[Task goal] Can you copy out the data exactly? Leave the images out.

Collected data
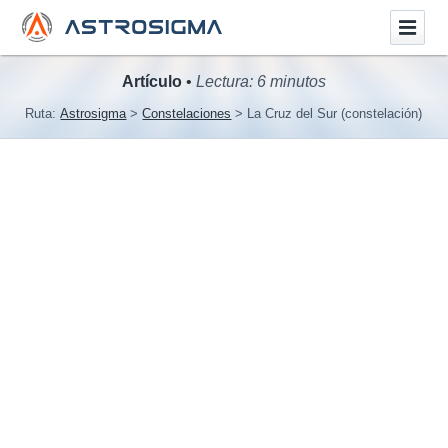
Artículo
•
Lectura: 6 minutos
Ruta:
Astrosigma
Constelaciones
La Cruz del Sur (constelación)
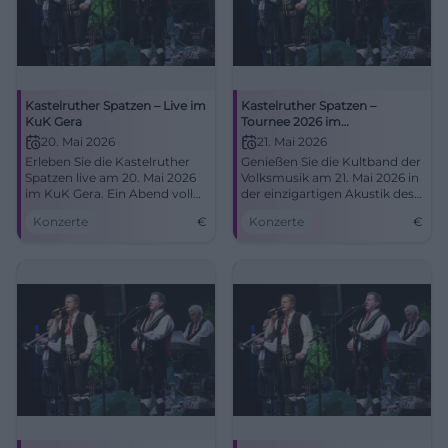
Kastelruther Spatzen – Live im
Kastelruther Spatzen –
KuK Gera
Tournee 2026 im
Regentenbau
20. Mai 2026
21. Mai 2026
Erleben Sie die Kastelruther
Genießen Sie die Kultband der
Spatzen live am 20. Mai 2026
Volksmusik am 21. Mai 2026 in
im KuK Gera. Ein Abend voller
der einzigartigen Akustik des
Musik und Emotionen wartet
Regentenbaus.
Konzerte
€
Konzerte
€
auf Sie!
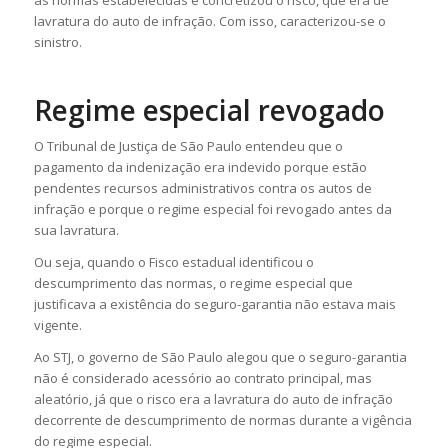
as normas estabelecidas e concretizou o risco, que era de
lavratura do auto de infração. Com isso, caracterizou-se o
sinistro.
Regime especial revogado
O Tribunal de Justiça de São Paulo entendeu que o
pagamento da indenização era indevido porque estão
pendentes recursos administrativos contra os autos de
infração e porque o regime especial foi revogado antes da
sua lavratura.
Ou seja, quando o Fisco estadual identificou o
descumprimento das normas, o regime especial que
justificava a existência do seguro-garantia não estava mais
vigente.
Ao STJ, o governo de São Paulo alegou que o seguro-garantia
não é considerado acessório ao contrato principal, mas
aleatório, já que o risco era a lavratura do auto de infração
decorrente de descumprimento de normas durante a vigência
do regime especial.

[Problem solution]
Artículo
•
Lectura: 6 minutos
Ruta:
Astrosigma
Constelaciones
La Cruz del Sur (constelación)
Kastelruther Spatzen – Live im
Kastelruther Spatzen –
KuK Gera
Tournee 2026 im
Regentenbau
20. Mai 2026
21. Mai 2026
Erleben Sie die Kastelruther
Genießen Sie die Kultband der
Spatzen live am 20. Mai 2026
Volksmusik am 21. Mai 2026 in
im KuK Gera. Ein Abend voller
der einzigartigen Akustik des
Musik und Emotionen wartet
Regentenbaus.
Konzerte
€
Konzerte
€
auf Sie!
as normas estabelecidas e concretizou o risco, que era de
lavratura do auto de infração. Com isso, caracterizou-se o
sinistro.
Regime especial revogado
O Tribunal de Justiça de São Paulo entendeu que o
pagamento da indenização era indevido porque estão
pendentes recursos administrativos contra os autos de
infração e porque o regime especial foi revogado antes da
sua lavratura.
Ou seja, quando o Fisco estadual identificou o
descumprimento das normas, o regime especial que
justificava a existência do seguro-garantia não estava mais
vigente.
Ao STJ, o governo de São Paulo alegou que o seguro-garantia
não é considerado acessório ao contrato principal, mas
aleatório, já que o risco era a lavratura do auto de infração
decorrente de descumprimento de normas durante a vigência
do regime especial.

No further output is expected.